Lines that include "Porto" make up the answer; copy all of them from the data below.

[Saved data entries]
Start of Block

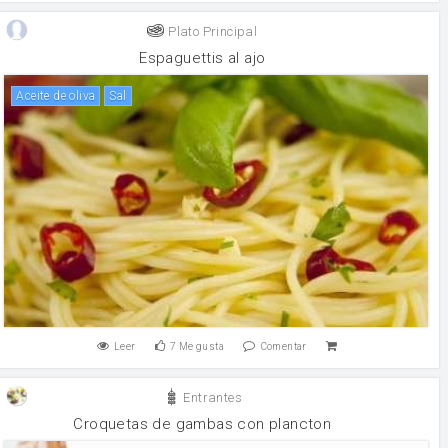
Plato Principal
Espaguettis al ajo
aceite de oliva
sal
Leer
7
Me gusta
Comentar
Entrantes
Croquetas de gambas con plancton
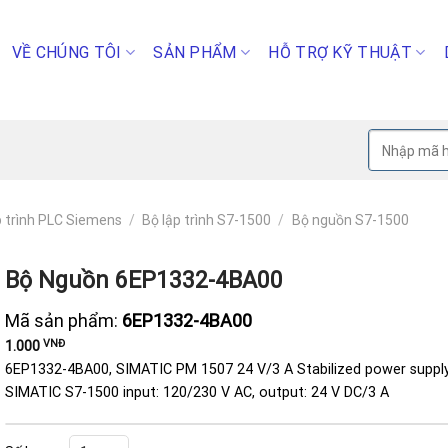
VỀ CHÚNG TÔI
SẢN PHẨM
HỖ TRỢ KỸ THUẬT
Tìm
kiếm:
p trình PLC Siemens
/
Bộ lập trình S7-1500
/
Bộ nguồn S7-1500
Bộ Nguồn 6EP1332-4BA00
Mã sản phẩm:
6EP1332-4BA00
VNĐ
1.000
6EP1332-4BA00, SIMATIC PM 1507 24 V/3 A Stabilized power supply
SIMATIC S7-1500 input: 120/230 V AC, output: 24 V DC/3 A
Bộ nguồn 6EP1332-4BA00 số lượng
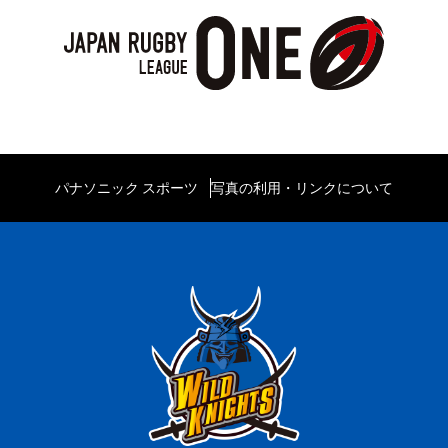
パナソニック スポーツ
写真の利用・リンクについて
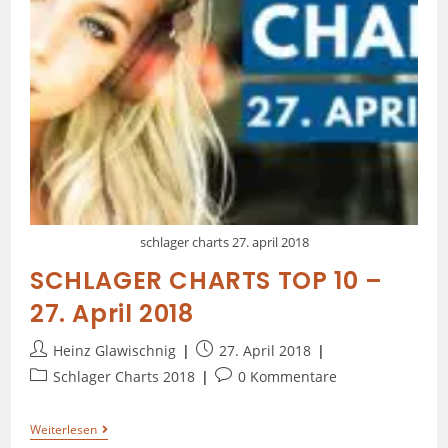
schlager charts 27. april 2018
SCHLAGER CHARTS TOP 10 –
27. April 2018
Heinz Glawischnig
27. April 2018
Schlager Charts 2018
0 Kommentare
Weiterlesen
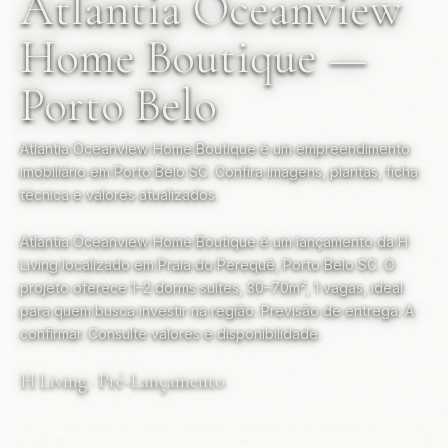
Atlantia Oceanview
Home Boutique —
Porto Belo
Atlantia Oceanview Home Boutique é um empreendimento
imobiliário em Porto Belo SC. Confira imagens, plantas, ficha
técnica e valores atualizados.
Atlantia Oceanview Home Boutique é um lançamento da H
Living localizado em Praia do Perequê, Porto Belo SC. O
projeto oferece 1–2 dorms suítes, 30–70m², 1 vagas, ideal
para quem busca investir na região. Previsão de entrega: A
confirmar. Consulte valores e disponibilidade.
H Living · Pré-Lançamento
SUÍTES
ÁREA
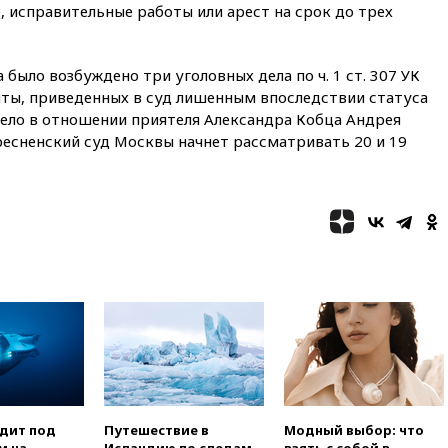
08:57
Собянин сообщил о
е, исправительные работы или арест на срок до трех
девяти БПЛА, сбитых на
подлете к Москве
08:42
Силы ПВО сбили почти
было возбуждено три уголовных дела по ч. 1 ст. 307 УК
400 БПЛА над российскими
ты, приведенных в суд лишенным впоследствии статуса
регионами
ло в отношении приятеля Александра Кобца Андрея
08:16
Лукашенко призвал
Пресненский суд Москвы начнет рассматривать 20 и 19
белорусов покупать избы в
селах
07:30
Нигерия стала
крупнейшим поставщиком
авиатоплива в Европу
06:30
США и Колумбия
обсуждают координацию
усилий против наркотрафика
05:30
ВМС Испании усилили
присутствие в Сеуте на фоне
миграционного кризиса
03:30
В Минстрое сравнили
качество жилья в Нью-Йорке и
одит под
Путешествие в
Модный выбор: что
России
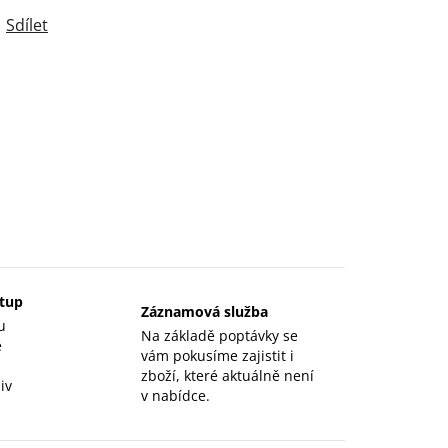
Sdílet
stup
Záznamová služba
u
Na základě poptávky se
e
vám pokusíme zajistit i
zboží, které aktuálně není
iv
v nabídce.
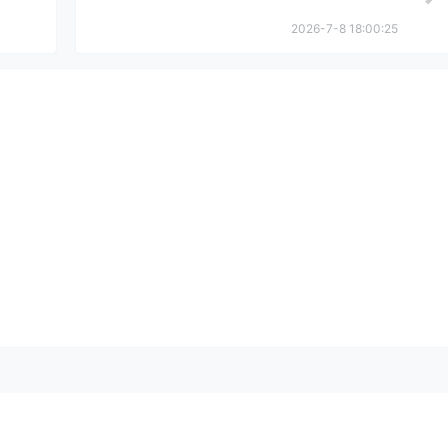
2026-7-8 18:00:25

End of Block

RESPONSE:
Porto Belo
imobiliário em Porto Belo SC. Confira imagens, plantas, ficha
Living localizado em Praia do Perequê, Porto Belo SC. O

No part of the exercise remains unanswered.